Using in-vitro functional experiments, Dr. Rossato also demonstrated that a specific miRNA inhibited the expression of a crucial protein (IRF) involved in the development and activation of pDCs. Consistently, the induction of miRNA expression could inhibit the development of pDC in-vitro, similarly to what is observed in the circulation of SSc patients that present lower pDC counts. In addition, the overexpression of the miRNA in pDCs increased their ability to secrete IFNα, thus potentially contributing to the type-I-IFN signature observed in SSc patients.
Considering that the miRNA is upregulated already at the earliest stages of SSc, the inhibition of such molecule could effectively restore normal pDC function, thus potentially modulating the disease progression. Dr. Rossato conducted Proof-Of-Concept experiments to prove this point: the inhibition of this miRNA in pDCs of SSc patients by using specific antagonists restored the expression of IRF transcription factor to similar levels to what is present in healthy cells. These experiments demonstrated that modulation of miRNA expression can redirect pDC aberrances and potentially halt or dampen the disease progression.
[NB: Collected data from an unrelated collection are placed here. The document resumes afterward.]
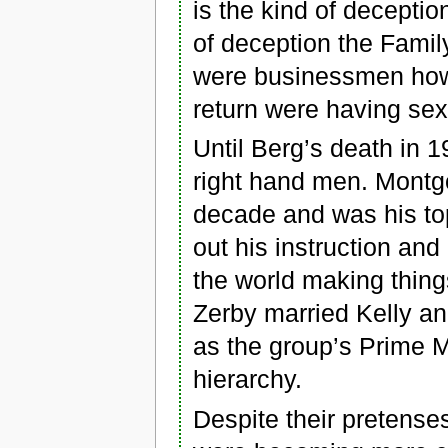
is the kind of deception
of deception the Family
were businessmen howe
return were having se
Until Berg’s death in 
right hand men. Montgo
decade and was his top
out his instruction an
the world making thing
Zerby married Kelly a
as the group’s Prime M
hierarchy.
Despite their pretenses 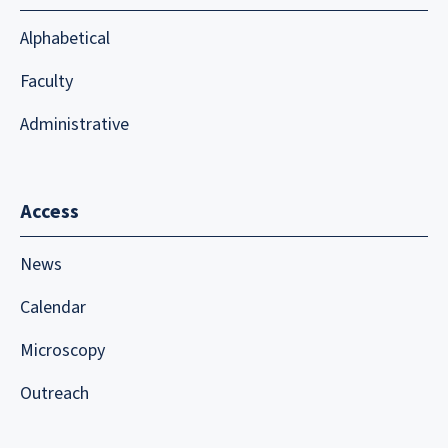
Alphabetical
Faculty
Administrative
Access
News
Calendar
Microscopy
Outreach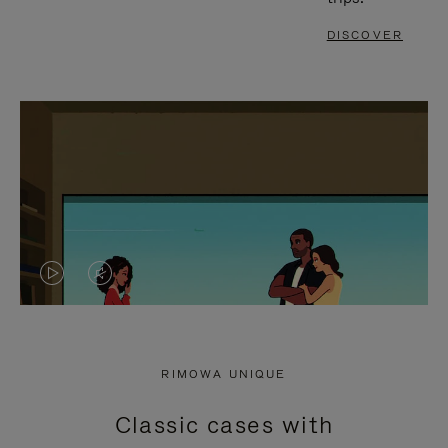
DISCOVER
VIDEO
VIDEO
IS
IS
PLAYED,
MUTED,
RIMOWA UNIQUE
PLEASE
PLEASE
Classic cases with
PRESS
PRESS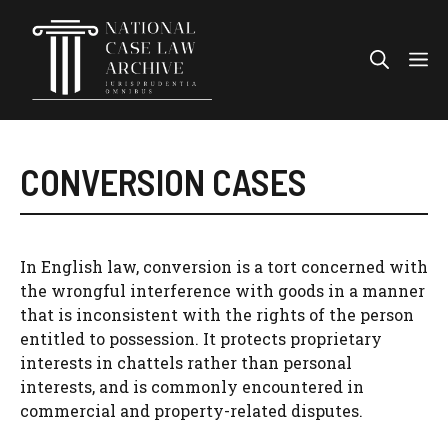
Skip
to
Me
content
CONVERSION CASES
In English law, conversion is a tort concerned with
the wrongful interference with goods in a manner
that is inconsistent with the rights of the person
entitled to possession. It protects proprietary
interests in chattels rather than personal
interests, and is commonly encountered in
commercial and property-related disputes.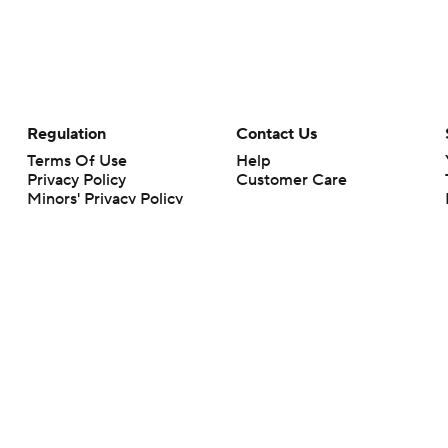
Regulation
Contact Us
Terms Of Use
Help
Privacy Policy
Customer Care
Minors' Privacy Policy
Your Privacy Choices
Closed Captioning
California Notice
rts makes no representation or warranty as to the accuracy of the information giv
ommercial content and CBS Sports may be compensated for the links provided on this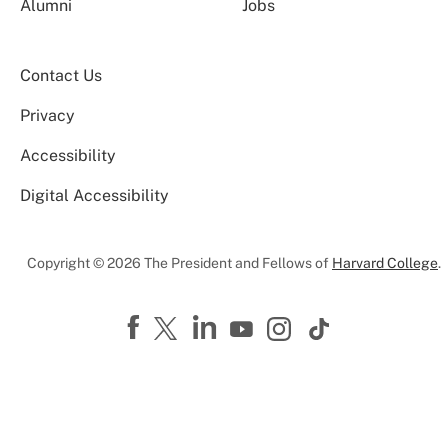
Alumni
Jobs
Contact Us
Privacy
Accessibility
Digital Accessibility
Copyright © 2026 The President and Fellows of
Harvard College
.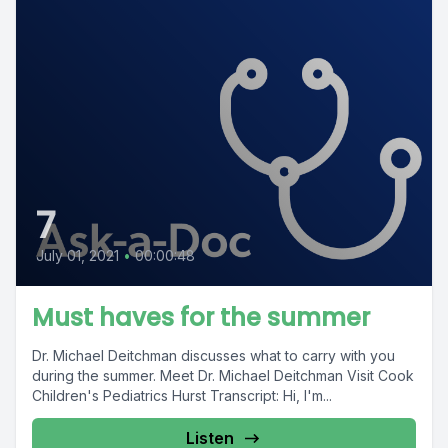
7
July 01, 2021
•
00:00:48
Must haves for the summer
Dr. Michael Deitchman discusses what to carry with you
during the summer. Meet Dr. Michael Deitchman Visit Cook
Children's Pediatrics Hurst Transcript: Hi, I'm...
Listen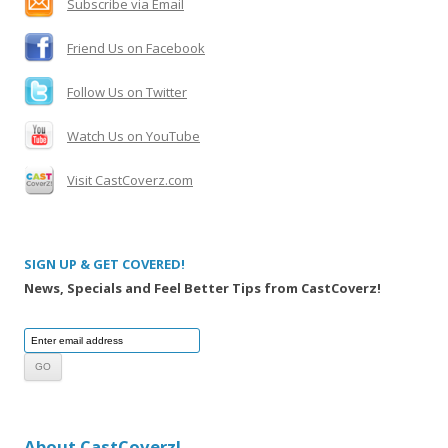
Subscribe via Email
r
:
Friend Us on Facebook
Follow Us on Twitter
Watch Us on YouTube
Visit CastCoverz.com
SIGN UP & GET COVERED!
News, Specials and Feel Better Tips from CastCoverz!
About CastCoverz!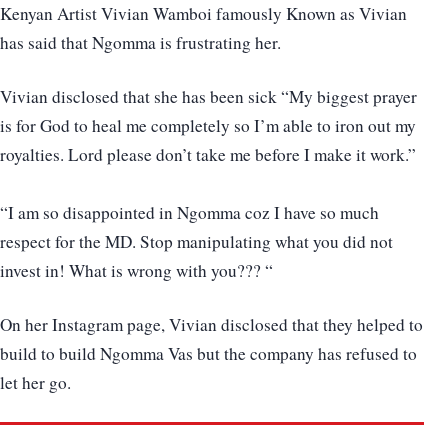
Kenyan Artist Vivian Wamboi famously Known as Vivian
has said that Ngomma is frustrating her.
Vivian disclosed that she has been sick “My biggest prayer
is for God to heal me completely so I’m able to iron out my
royalties. Lord please don’t take me before I make it work.”
“I am so disappointed in Ngomma coz I have so much
respect for the MD. Stop manipulating what you did not
invest in! What is wrong with you??? “
On her Instagram page, Vivian disclosed that they helped to
build to build Ngomma Vas but the company has refused to
let her go.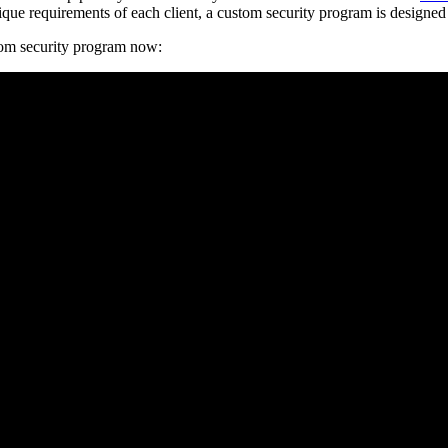
unique requirements of each client, a custom security program is design
tom security program now: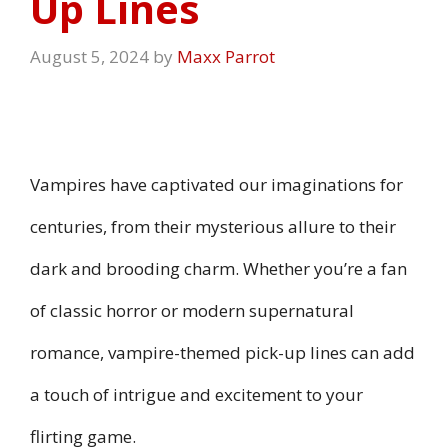
Up Lines
August 5, 2024
by
Maxx Parrot
Vampires have captivated our imaginations for
centuries, from their mysterious allure to their
dark and brooding charm. Whether you’re a fan
of classic horror or modern supernatural
romance, vampire-themed pick-up lines can add
a touch of intrigue and excitement to your
flirting game.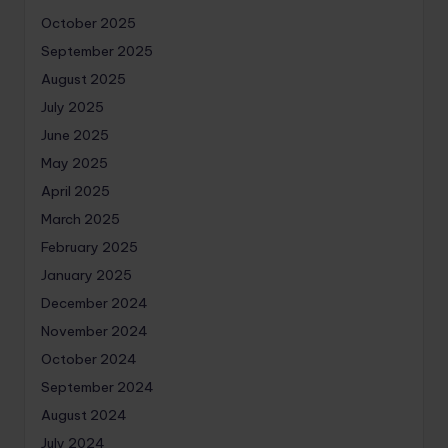
October 2025
September 2025
August 2025
July 2025
June 2025
May 2025
April 2025
March 2025
February 2025
January 2025
December 2024
November 2024
October 2024
September 2024
August 2024
July 2024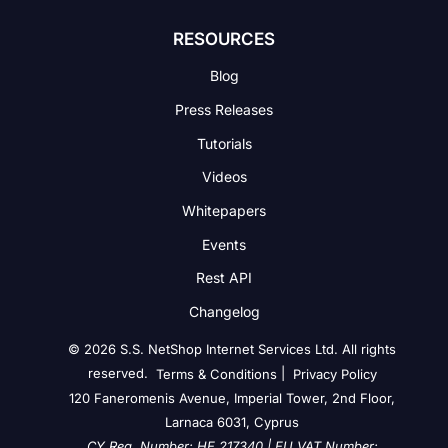
RESOURCES
Blog
Press Releases
Tutorials
Videos
Whitepapers
Events
Rest API
Changelog
© 2026 S.S. NetShop Internet Services Ltd. All rights
reserved.
|
Terms & Conditions
Privacy Policy
120 Faneromenis Avenue, Imperial Tower, 2nd Floor,
Larnaca 6031, Cyprus
CY Reg. Number: HE 217340 | EU VAT Number: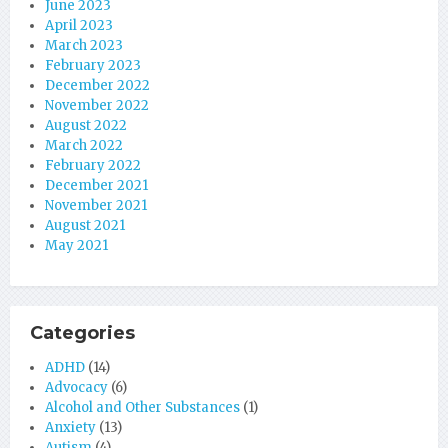
June 2023
April 2023
March 2023
February 2023
December 2022
November 2022
August 2022
March 2022
February 2022
December 2021
November 2021
August 2021
May 2021
Categories
ADHD
(14)
Advocacy
(6)
Alcohol and Other Substances
(1)
Anxiety
(13)
Autism
(4)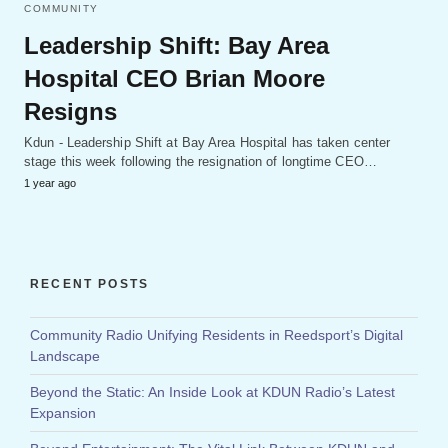
COMMUNITY
Leadership Shift: Bay Area
Hospital CEO Brian Moore
Resigns
Kdun - Leadership Shift at Bay Area Hospital has taken center
stage this week following the resignation of longtime CEO…
1 year ago
RECENT POSTS
Community Radio Unifying Residents in Reedsport’s Digital
Landscape
Beyond the Static: An Inside Look at KDUN Radio’s Latest
Expansion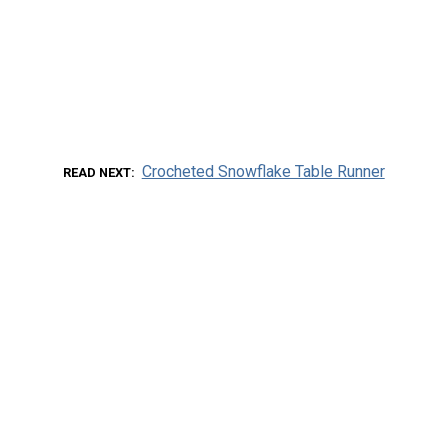
Crocheted Snowflake Table Runner
READ NEXT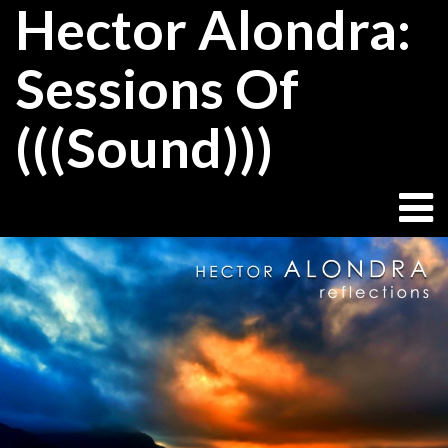
Hector Alondra:
Skip
to
content
Sessions Of
(((Sound)))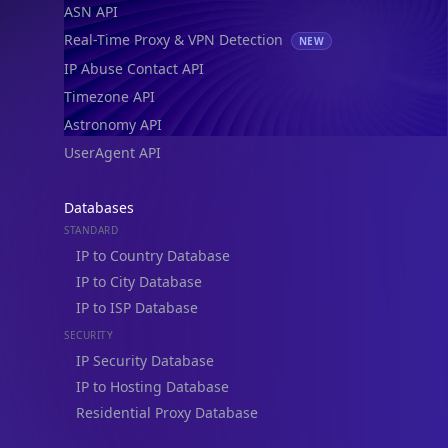
ASN API
Real-Time Proxy & VPN Detection
NEW
IP Abuse Contact API
Timezone API
Astronomy API
UserAgent API
Databases
STANDARD
IP to Country Database
IP to City Database
IP to ISP Database
SECURITY
IP Security Database
IP to Hosting Database
Residential Proxy Database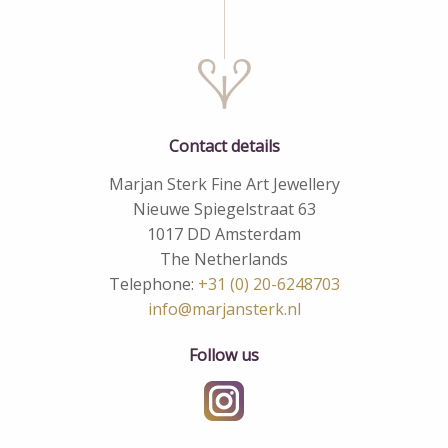
Contact details
Marjan Sterk Fine Art Jewellery
Nieuwe Spiegelstraat 63
1017 DD Amsterdam
The Netherlands
Telephone:
+31 (0) 20-6248703
info@marjansterk.nl
Follow us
Considering the limited treatment options for SSc (i.e. immunosuppression or autologous stem cell transplant) and their severe side effects, these findings provide an interesting opportunity for the development of novel tailored therapies. These results will constitute the basis to further prove the crucial role of pDC-miRNAs in in-vivo models of SSc and to discuss possible therapeutic development with pharmaceutical companies. The development of a novel therapy able to interfere with the disease development at early stage of the disease will limit the socio-economic burden associated with SSc, namely reducing the costs for chronic treatments and hospitalization and allowing patients to participate in society and stay productive for a longer period of time. Finally, considering that SSc is the prototype of fibrotic disease and that the project will investigate how chronic inflammation leads to fibrosis, the unique knowledge and therapeutic opportunities gained with this study will impact the full spectrum of fibrotic conditions.